• Extracted page text data:
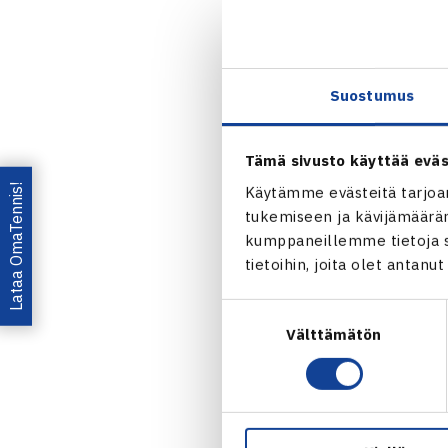
Suostumus
Tämä sivusto käyttää eväs
Jaa:
Lataa OmaTennis!
Käytämme evästeitä tarjoa
tukemiseen ja kävijämääräm
kumppaneillemme tietoja si
tietoihin, joita olet antanu
Suostumuksen
Välttämätön
valinta
← Edellin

• Action item: Every entry, exactly as written: transcribe it, passing over any pictures.

• Answer to the exercise:
Suostumus
Tämä sivusto käyttää eväs
Jaa:
Lataa OmaTennis!
Käytämme evästeitä tarjoa
tukemiseen ja kävijämääräm
kumppaneillemme tietoja si
tietoihin, joita olet antanu
Suostumuksen
Välttämätön
valinta
← Edellin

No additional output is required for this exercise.